In a situation where you have only the name for a protein in UniProt (rather than the accession), it is perfectly possible to visit a URL such as: http://www.uniprot.org/uniprot/OPSD_HUMAN and the UniProt website will redirect you to http://www.uniprot.org/uniprot/P08100, which is, obviously, the UniProt entry for the protein concerned.

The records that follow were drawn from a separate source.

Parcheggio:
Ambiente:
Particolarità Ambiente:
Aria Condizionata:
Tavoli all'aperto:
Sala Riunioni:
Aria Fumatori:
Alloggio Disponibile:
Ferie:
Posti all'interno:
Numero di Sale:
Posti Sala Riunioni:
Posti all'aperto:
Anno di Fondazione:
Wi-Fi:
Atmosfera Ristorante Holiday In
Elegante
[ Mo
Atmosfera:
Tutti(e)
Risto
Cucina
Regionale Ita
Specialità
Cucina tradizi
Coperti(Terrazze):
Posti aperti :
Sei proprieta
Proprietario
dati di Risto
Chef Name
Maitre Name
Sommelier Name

If you have a list of such names, and you want to get FASTA sequences for them, to me the obvious thing to do would be to go to http://www.uniprot.org/uniprot/OPSD_HUMAN.fasta, which in light of the previous behaviour, I would expect to redirect to http://www.uniprot.org/uniprot/P08100.fasta. Unfortunately this is not the case, the .fasta URL also redirects to the UniProt entry for a protein, not to the sequence.

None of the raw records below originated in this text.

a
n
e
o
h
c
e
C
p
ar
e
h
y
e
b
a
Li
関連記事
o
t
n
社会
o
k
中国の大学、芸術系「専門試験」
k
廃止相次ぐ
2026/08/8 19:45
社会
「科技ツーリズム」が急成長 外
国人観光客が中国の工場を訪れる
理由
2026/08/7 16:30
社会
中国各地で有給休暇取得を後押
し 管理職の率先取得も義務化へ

I would imagine it is a one-line fix to "correct" this behaviour, and I was wondering if the Biostar-ers could come up with a solution of a similar length (rather than my crufty Python solution).
So, to clarify - a way to retrieve FASTA sequences for a list of UniProt protein names. An example list can be downloaded from here.

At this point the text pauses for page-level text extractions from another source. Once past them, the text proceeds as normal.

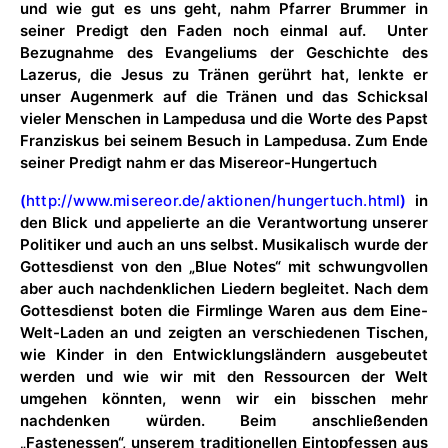
und wie gut es uns geht, nahm Pfarrer Brummer in
seiner Predigt den Faden noch einmal auf. Unter
Bezugnahme des Evangeliums der Geschichte des
Lazerus, die Jesus zu Tränen gerührt hat, lenkte er
unser Augenmerk auf die Tränen und das Schicksal
vieler Menschen in Lampedusa und die Worte des Papst
Franziskus bei seinem Besuch in Lampedusa. Zum Ende
seiner Predigt nahm er das Misereor-Hungertuch
(
http://www.misereor.de/aktionen/hungertuch.html
)
in
den Blick und appelierte an die Verantwortung unserer
Politiker und auch an uns selbst. Musikalisch wurde der
Gottesdienst von den „Blue Notes“ mit schwungvollen
aber auch nachdenklichen Liedern begleitet. Nach dem
Gottesdienst boten die Firmlinge Waren aus dem Eine-
Welt-Laden an und zeigten an verschiedenen Tischen,
wie Kinder in den Entwicklungsländern ausgebeutet
werden und wie wir mit den Ressourcen der Welt
umgehen könnten, wenn wir ein bisschen mehr
nachdenken würden. Beim anschließenden
„Fastenessen“, unserem traditionellen Eintopfessen aus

Some rules - there are no rules - any language, any library, any tool. I'm very interested in how broad a range of solutions we can produce. Obviously there is no correct answer, so the highest scoring response by the end of the week (i.e. 5pm Friday UK time, or as close to) gets the accepted answer bonus.
Your "using an already available webform" solution of course wins against my script ;-)
Well, I can get mine down to 95 characters: Go to uniprot.org, click Retrieve tab. Paste list in box, click Retrieve button. Choose output. [?] And, may I add, that mine outputs as web interface, FASTA, GFF, Flat text, xml, rdf/xml, or a list of the corresponding IDs.
Heh. Yeah, but that wasn't ruled out! There were no rules--it said any tool! You didn't have to write the platform you are using, right? Kidding. I'm just trying to be the voice of a non-coder here. If this site is to be broadly useful to people, scripts may not always be the only answer.
Scripts are the only answer. But in your case, one of the uniprot devs did the writing ;-)
yep, it's always a code or script that does the work, whether already done in a web-based tool or newly created. But, no use in reinventing the wheel (unless it's a better wheel of course) :D.
ROFL. Yeah, no one would ever want to reuse anyone else's existing code...wait a minute.... (PS: I can't believe that my answer has a positive value score. I expected to get downrated for this answer!)